*Exercise directions*. From the first line of the records through the line containing "Mittwoch zusätzlich: 14:00 Uhr - 18:00 Uhr", retype every line exactly and nothing else.

[Stored items from a collection]

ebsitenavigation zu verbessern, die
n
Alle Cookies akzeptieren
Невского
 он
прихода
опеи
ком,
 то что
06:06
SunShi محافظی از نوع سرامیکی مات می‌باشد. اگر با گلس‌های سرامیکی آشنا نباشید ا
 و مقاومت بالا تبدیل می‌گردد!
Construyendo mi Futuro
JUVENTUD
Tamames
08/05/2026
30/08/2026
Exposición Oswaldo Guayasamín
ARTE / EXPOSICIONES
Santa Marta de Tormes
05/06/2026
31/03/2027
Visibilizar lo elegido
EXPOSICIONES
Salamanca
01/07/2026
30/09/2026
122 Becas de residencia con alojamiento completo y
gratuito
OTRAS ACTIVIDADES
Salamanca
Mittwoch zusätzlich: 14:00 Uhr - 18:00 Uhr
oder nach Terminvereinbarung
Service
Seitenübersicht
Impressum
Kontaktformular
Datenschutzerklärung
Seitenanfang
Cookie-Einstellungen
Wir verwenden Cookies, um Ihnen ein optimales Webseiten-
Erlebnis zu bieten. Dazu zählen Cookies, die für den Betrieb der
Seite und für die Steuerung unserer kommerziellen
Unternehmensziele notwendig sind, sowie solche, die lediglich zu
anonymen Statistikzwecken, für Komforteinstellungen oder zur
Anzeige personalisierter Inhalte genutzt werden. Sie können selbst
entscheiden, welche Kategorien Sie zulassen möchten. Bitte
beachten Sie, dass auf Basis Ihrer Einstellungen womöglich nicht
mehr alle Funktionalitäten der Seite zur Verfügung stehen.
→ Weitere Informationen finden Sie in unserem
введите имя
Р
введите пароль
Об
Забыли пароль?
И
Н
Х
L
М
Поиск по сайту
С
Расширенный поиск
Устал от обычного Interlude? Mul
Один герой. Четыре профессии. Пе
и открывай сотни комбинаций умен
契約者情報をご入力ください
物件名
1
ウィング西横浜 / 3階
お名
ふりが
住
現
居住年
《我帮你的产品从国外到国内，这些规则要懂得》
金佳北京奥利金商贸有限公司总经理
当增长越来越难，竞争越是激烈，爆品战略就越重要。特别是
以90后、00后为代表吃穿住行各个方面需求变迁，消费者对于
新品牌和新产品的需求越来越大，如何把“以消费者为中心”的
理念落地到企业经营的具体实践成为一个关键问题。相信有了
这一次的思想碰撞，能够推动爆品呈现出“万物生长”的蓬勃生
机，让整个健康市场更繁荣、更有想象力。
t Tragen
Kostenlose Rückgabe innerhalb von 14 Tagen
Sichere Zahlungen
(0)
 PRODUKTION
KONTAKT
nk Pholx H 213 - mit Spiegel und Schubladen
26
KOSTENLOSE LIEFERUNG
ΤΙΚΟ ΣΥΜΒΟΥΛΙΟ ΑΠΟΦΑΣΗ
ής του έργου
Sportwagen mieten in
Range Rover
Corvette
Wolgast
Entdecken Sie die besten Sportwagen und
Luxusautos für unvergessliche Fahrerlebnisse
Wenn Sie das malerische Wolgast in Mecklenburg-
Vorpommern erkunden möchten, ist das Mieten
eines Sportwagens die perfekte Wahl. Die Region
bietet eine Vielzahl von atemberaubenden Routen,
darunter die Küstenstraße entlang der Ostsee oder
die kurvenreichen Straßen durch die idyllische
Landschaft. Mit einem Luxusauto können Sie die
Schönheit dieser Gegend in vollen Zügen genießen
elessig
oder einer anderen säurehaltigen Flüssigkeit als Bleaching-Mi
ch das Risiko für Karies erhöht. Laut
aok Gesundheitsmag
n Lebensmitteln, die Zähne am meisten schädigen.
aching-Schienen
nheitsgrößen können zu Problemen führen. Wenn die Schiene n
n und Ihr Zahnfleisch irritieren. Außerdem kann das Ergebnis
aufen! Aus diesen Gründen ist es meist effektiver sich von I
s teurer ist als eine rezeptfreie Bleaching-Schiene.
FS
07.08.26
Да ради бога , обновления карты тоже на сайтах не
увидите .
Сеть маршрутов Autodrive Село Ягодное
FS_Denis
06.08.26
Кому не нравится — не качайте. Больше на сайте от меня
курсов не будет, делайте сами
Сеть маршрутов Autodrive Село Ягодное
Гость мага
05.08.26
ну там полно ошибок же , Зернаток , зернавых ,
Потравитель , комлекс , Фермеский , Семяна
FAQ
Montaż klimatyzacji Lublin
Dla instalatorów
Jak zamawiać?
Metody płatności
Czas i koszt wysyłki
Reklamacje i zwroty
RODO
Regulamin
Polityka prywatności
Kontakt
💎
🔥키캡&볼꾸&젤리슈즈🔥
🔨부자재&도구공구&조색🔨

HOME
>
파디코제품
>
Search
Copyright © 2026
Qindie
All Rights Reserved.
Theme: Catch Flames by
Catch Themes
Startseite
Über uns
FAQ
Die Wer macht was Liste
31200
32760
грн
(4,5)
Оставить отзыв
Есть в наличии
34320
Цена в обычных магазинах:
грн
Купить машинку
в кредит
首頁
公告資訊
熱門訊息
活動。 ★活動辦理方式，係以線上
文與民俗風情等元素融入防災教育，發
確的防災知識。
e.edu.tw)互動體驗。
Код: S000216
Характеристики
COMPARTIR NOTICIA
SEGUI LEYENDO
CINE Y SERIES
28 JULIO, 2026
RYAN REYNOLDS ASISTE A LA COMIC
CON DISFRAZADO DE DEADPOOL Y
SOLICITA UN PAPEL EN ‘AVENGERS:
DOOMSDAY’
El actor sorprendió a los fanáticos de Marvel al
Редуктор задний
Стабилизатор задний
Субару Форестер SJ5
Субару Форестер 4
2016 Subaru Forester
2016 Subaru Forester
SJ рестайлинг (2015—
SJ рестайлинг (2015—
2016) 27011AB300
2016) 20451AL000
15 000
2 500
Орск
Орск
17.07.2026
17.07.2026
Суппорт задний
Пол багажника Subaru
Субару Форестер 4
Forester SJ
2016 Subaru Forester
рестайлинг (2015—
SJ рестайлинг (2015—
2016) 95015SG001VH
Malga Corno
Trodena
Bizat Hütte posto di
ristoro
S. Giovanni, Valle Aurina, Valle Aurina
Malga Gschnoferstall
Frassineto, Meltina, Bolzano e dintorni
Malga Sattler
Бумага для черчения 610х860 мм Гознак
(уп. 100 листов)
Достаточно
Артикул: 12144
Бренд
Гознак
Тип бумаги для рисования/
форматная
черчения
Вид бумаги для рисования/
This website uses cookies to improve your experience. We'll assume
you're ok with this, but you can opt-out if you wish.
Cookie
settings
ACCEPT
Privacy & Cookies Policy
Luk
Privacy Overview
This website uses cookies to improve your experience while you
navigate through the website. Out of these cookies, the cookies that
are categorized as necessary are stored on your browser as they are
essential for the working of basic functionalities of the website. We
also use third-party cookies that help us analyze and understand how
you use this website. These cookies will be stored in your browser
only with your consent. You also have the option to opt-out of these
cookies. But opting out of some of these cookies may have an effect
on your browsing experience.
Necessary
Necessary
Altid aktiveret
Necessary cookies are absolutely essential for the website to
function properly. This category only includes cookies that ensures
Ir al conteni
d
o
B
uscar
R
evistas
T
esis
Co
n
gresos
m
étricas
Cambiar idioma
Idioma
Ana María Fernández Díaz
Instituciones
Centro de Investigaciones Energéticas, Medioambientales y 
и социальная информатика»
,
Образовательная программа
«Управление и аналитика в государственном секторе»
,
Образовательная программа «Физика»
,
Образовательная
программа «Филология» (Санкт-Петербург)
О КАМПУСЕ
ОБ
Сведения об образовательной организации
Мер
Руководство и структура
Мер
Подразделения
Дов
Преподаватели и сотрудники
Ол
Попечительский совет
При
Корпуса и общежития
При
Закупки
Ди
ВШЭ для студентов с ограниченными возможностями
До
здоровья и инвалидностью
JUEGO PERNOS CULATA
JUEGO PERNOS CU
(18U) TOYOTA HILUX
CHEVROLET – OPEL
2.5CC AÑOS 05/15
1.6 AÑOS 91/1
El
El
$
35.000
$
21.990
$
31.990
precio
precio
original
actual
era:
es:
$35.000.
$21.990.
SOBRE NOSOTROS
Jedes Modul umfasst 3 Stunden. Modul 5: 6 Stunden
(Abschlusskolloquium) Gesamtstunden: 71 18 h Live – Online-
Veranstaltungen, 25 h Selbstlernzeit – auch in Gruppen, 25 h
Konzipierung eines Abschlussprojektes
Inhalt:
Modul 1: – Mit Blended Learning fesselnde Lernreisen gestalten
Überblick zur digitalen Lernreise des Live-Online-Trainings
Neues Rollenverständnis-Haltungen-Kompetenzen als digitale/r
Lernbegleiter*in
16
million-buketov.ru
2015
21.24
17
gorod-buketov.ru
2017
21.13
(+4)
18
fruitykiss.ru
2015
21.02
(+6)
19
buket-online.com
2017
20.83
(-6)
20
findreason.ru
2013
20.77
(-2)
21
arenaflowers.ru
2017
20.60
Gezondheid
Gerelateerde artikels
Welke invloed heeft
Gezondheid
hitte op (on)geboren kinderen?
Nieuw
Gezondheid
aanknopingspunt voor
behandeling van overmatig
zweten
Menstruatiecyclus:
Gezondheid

*Response for this exercise*.
ebsitenavigation zu verbessern, die
n
Alle Cookies akzeptieren
Невского
 он
прихода
опеи
ком,
 то что
06:06
SunShi محافظی از نوع سرامیکی مات می‌باشد. اگر با گلس‌های سرامیکی آشنا نباشید ا
 و مقاومت بالا تبدیل می‌گردد!
Construyendo mi Futuro
JUVENTUD
Tamames
08/05/2026
30/08/2026
Exposición Oswaldo Guayasamín
ARTE / EXPOSICIONES
Santa Marta de Tormes
05/06/2026
31/03/2027
Visibilizar lo elegido
EXPOSICIONES
Salamanca
01/07/2026
30/09/2026
122 Becas de residencia con alojamiento completo y
gratuito
OTRAS ACTIVIDADES
Salamanca
Mittwoch zusätzlich: 14:00 Uhr - 18:00 Uhr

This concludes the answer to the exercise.